Definition: let $A$ be an open set in a Euclidean space $X$. Let $f : A \to \mathbb R$ be a real valued differentiable function. Then,for each $a \in A$, there is a unique vector $\nabla f(a) x \in X$ such that $f'(a) x = \langle \nabla f(a), x \rangle$ for all $x \in X$. The vector $\nabla f(a) \in X$ is called the gradient vector of $f$ at $a\in ..$
I still can't understand what the gradient is? For what purpose is it used?
Please if anyone can provide some intuition on it.
Imagine a landscape, where $x$ is west-east, and $y$ is north-south. Let $f(x,y)$ be the height at that point. If we take the gradient of $f$, we get a function from $\mathbb{R}^2$ to $\mathbb{R}^2$. At $(x,y)$, $\nabla f(x,y)$ points "uphill"; that is, it points in the direction of steepest ascent.
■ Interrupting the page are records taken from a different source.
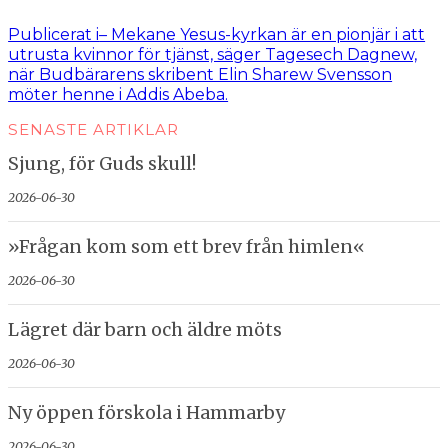
storlek
Inläggsnavigering
Publicerat i
– Mekane Yesus-­kyrkan är en pionjär i att
utrusta kvinnor för tjänst, säger Tagesech Dagnew,
när Budbärarens skribent Elin Sharew Svensson
möter henne i Addis Abeba.
SENASTE ARTIKLAR
Sjung, för Guds skull!
2026-06-30
»Frågan kom som ett brev från himlen«
2026-06-30
Lägret där barn och äldre möts
2026-06-30
Ny öppen förskola i Hammarby
2026-06-30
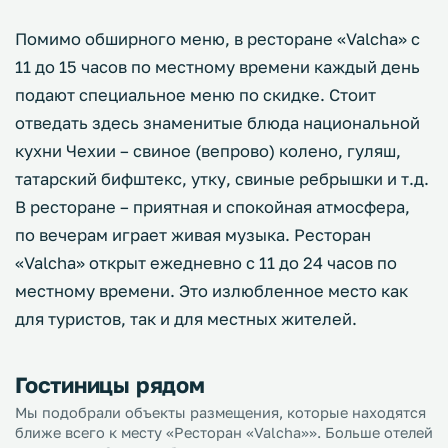
Помимо обширного меню, в ресторане «Valcha» с
11 до 15 часов по местному времени каждый день
подают специальное меню по скидке. Стоит
отведать здесь знаменитые блюда национальной
кухни Чехии – свиное (вепрово) колено, гуляш,
татарский бифштекс, утку, свиные ребрышки и т.д.
В ресторане – приятная и спокойная атмосфера,
по вечерам играет живая музыка. Ресторан
«Valcha» открыт ежедневно с 11 до 24 часов по
местному времени. Это излюбленное место как
для туристов, так и для местных жителей.
Гостиницы рядом
Мы подобрали объекты размещения, которые находятся
ближе всего к месту «Ресторан «Valcha»». Больше отелей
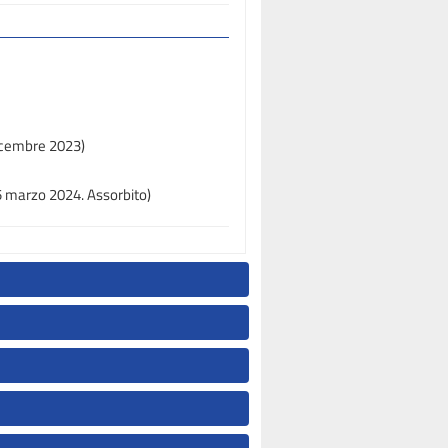
dicembre 2023)
 5 marzo 2024. Assorbito)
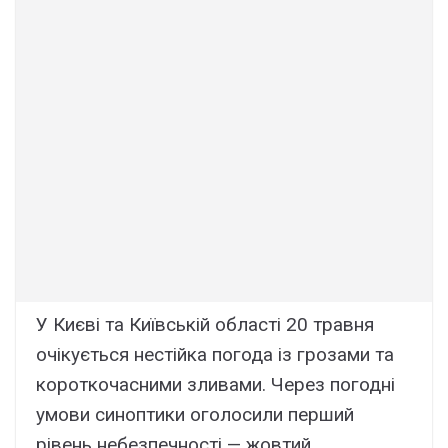
У Києві та Київській області 20 травня
очікується нестійка погода із грозами та
короткочасними зливами. Через погодні
умови синоптики оголосили перший
рівень небезпечності — жовтий.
This is useful for physics. If you have some kind of potential energy function, taking the gradient will get you the corresponding force field. For example, consider a point mass $M$ fixed at the origin, and a smaller mass $m$ elsewhere. The potential energy of the small particle is $U = -G \frac{Mm}{r}$. If you take the gradient, you'll get $\vec{F} = G \frac{Mm}{r^2}$, which corresponds* with the results from physics.
We have to convert to rectangular coordinates, take the gradient, then convert back to polar.
$$ \begin{align*} U &= -G \frac{Mm}{r} \\ &= -G \frac{Mm}{\sqrt{x^2 + y^2 + z^2}} \\ \frac{\partial U}{\partial x} &= G \frac{Mm}{2 (x^2 + y^2 + z^2)^{3/2}} \cdot 2x = G \frac{Mm \cdot x}{(x^2 + y^2 + z^2)^{3/2}} \\ \frac{\partial U}{\partial y} &= G \frac{Mm \cdot y}{(x^2 + y^2 + z^2)^{3/2}} \\ \frac{\partial U}{\partial z} &= G \frac{Mm \cdot z}{(x^2 + y^2 + z^2)^{3/2}} \\ \nabla U &= \left\langle \frac{\partial U}{\partial x}, \frac{\partial U}{\partial y}, \frac{\partial U}{\partial z} \right\rangle \\ &= G \frac{Mm}{(x^2 + y^2 + z^2)^{3/2}} \langle x, y, z \rangle \\ &= G \frac{Mm}{x^2 + y^2 + z^2} \frac{\langle x, y, z \rangle}{\sqrt{x^2 + y^2 + z^2}} \\ &= G \frac{Mm}{r^2} \hat{r} \end{align*} $$
*Really, we should take the negative of the gradient, because in physics, we want our force vectors pointing downhill, towards lower energy. But flipping the sign is easy.